André Vasconcellos, da Trevisan, lembra ainda que Itaú, Santander e Bradesco ainda podem ser impactados por já terem adotado a resolução em seus balanços. A norma permite diluir o impacto inicial da adoção ao longo de três anos (2025 a 2027). “Isso significa que parte do efeito da mudança ainda não apareceu completamente nos resultados de 2025. Em 2026 e 2027, novas parcelas do ajuste patrimonial inicial ainda serão absorvidas gradualmente, com impacto no capital contábil e nos indicadores regulatórios (como o Índice de Basileia)” afirma.
Dividendos dos bancos podem ser reduzidos pela nova norma do CMN?
O Índice de Basileia, como apontado por Vasconcellos, pode ser impactado ao longo dos próximos anos. O indicador é o capital do banco empregado nos empréstimos: uma companhia com basileia em 13% tem cerca de 13% de seu capital em empréstimos para os seus clientes. No Brasil, o índice deve ficar em pelo menos 11% – caso ele fique acima desse patamar, o banco fica com o caminho livre para pagar dividendos com o excesso.
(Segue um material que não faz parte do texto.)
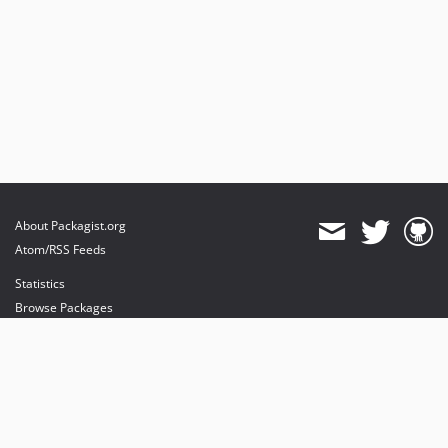
About Packagist.org
Atom/RSS Feeds
Statistics
Browse Packages
API
Mirrors
Status
Dashboard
No entanto, com a nova resolução, a situação dos dividendos pode dificultar. Bruno Benassi, analista de Ativos da corretora Monte Bravo, diz que a medida não obriga os bancos a reforçarem sua base de capital. Porém, como ela pode acelerar o provisionamento das instituições, ela pode impactar os lucros dos bancos, o que acabaria por prejudicar a base de capital, principalmente daqueles que têm uma base mais apertada.
Com base nessas premissas, os quatro analistas possuem estimativas de que os proventos dos bancos devam ficar abaixo dos dois dígitos ao longo de 2025. Para o Itaú, as projeções vão de um rendimento de 3,57% até 8%. Para o Banco do Brasil, as perspectivas são de dividendos entre 7% e 11%. No caso do Bradesco, as projeções são de um rendimento entre 5,7% e 8,5%. Para o Santander, os especialistas esperam um rendimento em proventos de 4,5% a 7,5%.
Em resumo, os analistas estimam que as maiores instituições financeiras do Brasil devem ser afetadas pela medida até o término da transição. No entanto, uma das companhias é mais bem preparada – o Itaú. Segundo os analistas, a ação do banco é a melhor para o investidor ter na carteira agora. “O banco combina rentabilidade, medida pelo ROE (Retorno sobre o Patrimônio), de 23% com balanço resiliente, menor sensibilidade à resolução n. 4.966”, argumenta Fernando Camargo Luiz, da Wealth Management, ao recomendar o Itaú, em linha com os demais analistas consultados pelo E-Investidor após estimarem os dividendos do bancos.